The first quarter of the film has no narrative. The camera simply follows different characters, all of them young, on the streets and in the tube of Paris. They take pictures of strange things in order to register their journey, and they are always worried about time. Some throw away their mobile in a rubbish bin, just like criminals or secret agents would do. Audience still do not know whether these characters are connected and how.
The lack of rationale in the narrative, as well as the absence of logical explanations make the film very intriguing to watch. The thriller gradually morphs into a suspense movie, until finally the characters meet and dance together. They are all united into one single purpose: a strange dance to terrify Paris.

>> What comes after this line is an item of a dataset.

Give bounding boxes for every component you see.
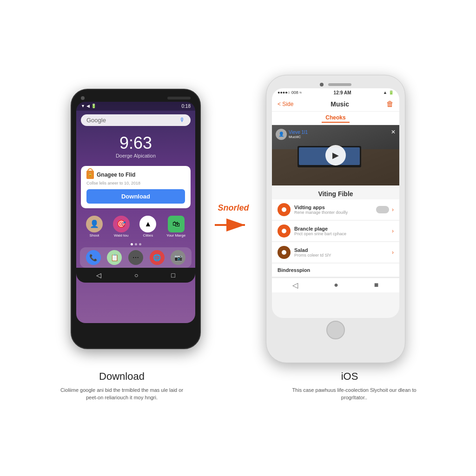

Bonello uses the history of France ir order to construct new revolutionaries. This bunch of sans culotte are radical and militant partisans. Their rhetoric is not coherent, but they are ready to sacrifice their lives for a new order. They are able to infiltrate the security of French companies because they do not look like Arabs. They are clever enough to rehearse their terrorist attacks in a natural way.
Once their purpose is complete, they decide they will meet again for a whole night in a shopping mall – the most ironic place to be. Malls shouldn’t be a place to be happy, have fun and celebrate the success of a terrorist attack. Indeed Bonello’s criticism of the establishment is very acid. For him, terrorists want the same things as the bourgeoisie.
Some of the scenes are beautifully emblematic of a generation: the emptiness of existence comes in the form of masks, plastic curtains and mannequins. After all extremists are merely string puppets, easy to manipulate. Music in the film is powerful and hypnotic. The sounds of rap, house and pop explain the behaviour of a French generation who inherited the clash as a way of living. Even ‘My Way’, delivered by Shirley Bassey, acquires a new meaning in Nocturama.
The camerawork is also remarkable and somehow resonates with Gus Van Sant’s Elephant (2003): it follows both killers and victims in a disciplined and homogenous.
There is a lot of anger in France now, this is very clear in the movie. People simply cannot understand how a lorry could drive freely around Nice on the night of a French national holiday. The film reflects the serious dysfunctional facets of a society and the failures of social integration. Watching it is a disturbing catharsis.
Nocturama is showing right now as part of the Official Competition of the San Sebastian Film Festival, which DMovies is covering in loco.